Nearly half of all participants were drawn from China, with relatively few studies conducted elsewhere, raising concerns about cultural and regional bias. Educational levels were also unevenly represented, with most studies targeting undergraduates and only limited evidence from vocational or graduate contexts. Instructional modes showed a similar imbalance: two-thirds of participants were from online learning environments, while blended and face-to-face contexts were less studied. These asymmetries suggest that the role of teacher support may be shaped by cultural norms, educational levels, and learning modalities, yet existing evidence provides only partial insight into such variations. Moreover, although mediation has been widely examined, research on moderation remains limited, with only one study providing evidence so far. Building on these initial findings, future research could investigate whether other contextual or individual factors also moderate this relationship.
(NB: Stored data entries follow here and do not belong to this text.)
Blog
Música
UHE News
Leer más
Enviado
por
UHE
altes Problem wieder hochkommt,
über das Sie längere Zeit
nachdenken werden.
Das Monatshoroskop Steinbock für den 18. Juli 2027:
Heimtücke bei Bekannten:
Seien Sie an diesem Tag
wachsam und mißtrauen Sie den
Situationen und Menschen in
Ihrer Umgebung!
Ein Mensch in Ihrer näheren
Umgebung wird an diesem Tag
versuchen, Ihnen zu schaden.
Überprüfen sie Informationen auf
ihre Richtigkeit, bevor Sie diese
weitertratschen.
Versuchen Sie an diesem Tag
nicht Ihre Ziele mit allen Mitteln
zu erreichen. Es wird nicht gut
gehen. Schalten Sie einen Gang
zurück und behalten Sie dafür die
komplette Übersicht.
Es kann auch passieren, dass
Addressing these contextual and methodological gaps is crucial for building a more comprehensive and context-sensitive understanding of how teacher support contributes to academic achievement.
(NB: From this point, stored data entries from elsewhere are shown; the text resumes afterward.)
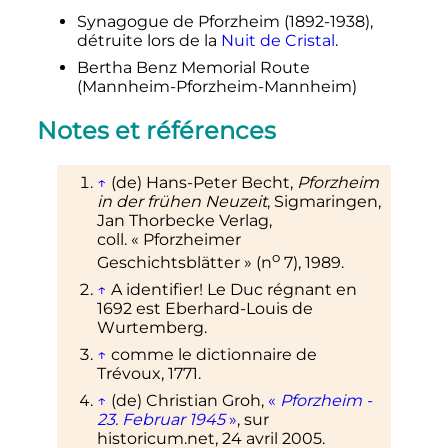
Synagogue de Pforzheim (1892-1938),
détruite lors de la
Nuit de Cristal
.
Bertha Benz Memorial Route
(Mannheim-Pforzheim-Mannheim)
Notes et références
↑
(de)
Hans-Peter Becht,
Pforzheim
in der frühen Neuzeit
, Sigmaringen,
Jan Thorbecke Verlag,
coll.
«
Pforzheimer
o
Geschichtsblätter
» (
n
7),
1989
.
↑
A identifier! Le Duc régnant en
1692 est Eberhard-Louis de
Wurtemberg.
↑
comme le dictionnaire de
Trévoux, 1771.
↑
(de)
Christian Groh,
«
Pforzheim -
23. Februar 1945
»
, sur
historicum.net
,
24 avril 2005
.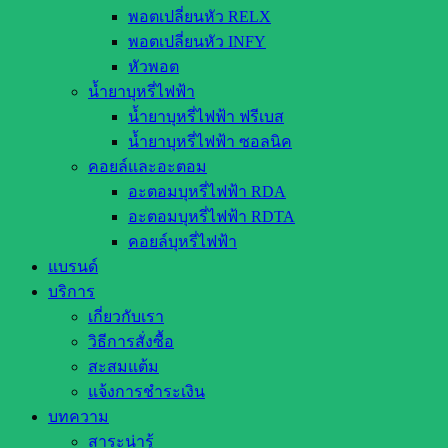
พอตเปลี่ยนหัว RELX
พอตเปลี่ยนหัว INFY
หัวพอต
น้ำยาบุหรี่ไฟฟ้า
น้ำยาบุหรี่ไฟฟ้า ฟรีเบส
น้ำยาบุหรี่ไฟฟ้า ซอลนิค
คอยล์และอะตอม
อะตอมบุหรี่ไฟฟ้า RDA
อะตอมบุหรี่ไฟฟ้า RDTA
คอยล์บุหรี่ไฟฟ้า
แบรนด์
บริการ
เกี่ยวกับเรา
วิธีการสั่งซื้อ
สะสมแต้ม
แจ้งการชำระเงิน
บทความ
สาระน่ารู้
This review has several limitations that should be considered. First, the search strategy was restricted to four major databases (Scopus, ScienceDirect, SpringerLink, and ERIC) and English-language publications, which may have led to the omission of relevant studies published in other languages or indexed in different databases. Second, the review covered studies published between 2020 and 2025, which ensured currency but excluded earlier research that might have provided valuable insights into long-term trends. Third, although a standardized extraction and quality assessment process was applied, the inclusion of only 21 studies limits the breadth of evidence available for synthesis. Fourth, the review did not employ meta-analytic techniques to quantify effect sizes, which restricts the ability to draw statistical conclusions about the strength of associations. Finally, despite efforts to minimize bias through dual data extraction and structured analysis, subjective judgments in study selection and interpretation cannot be entirely ruled out.
This review provides comprehensive evidence on the relationship between perceived teacher support and academic achievement in higher education. Overall, the findings confirm that teacher support plays a vital role in promoting student achievement, both directly and indirectly through mediating mechanisms such as academic self-efficacy, basic psychological needs, and student engagement. At the same time, methodological and contextual imbalances highlight the need for more rigorous and diversified research designs. Future studies should adopt longitudinal or experimental approaches to strengthen causal claims, expand investigations to underrepresented educational levels and cultural contexts, and develop standardized measurement tools to enhance comparability across studies. By addressing these gaps, future research can contribute to a more nuanced and context-sensitive understanding of how teacher support fosters academic success, thereby informing theory building and guiding evidence-based educational practice.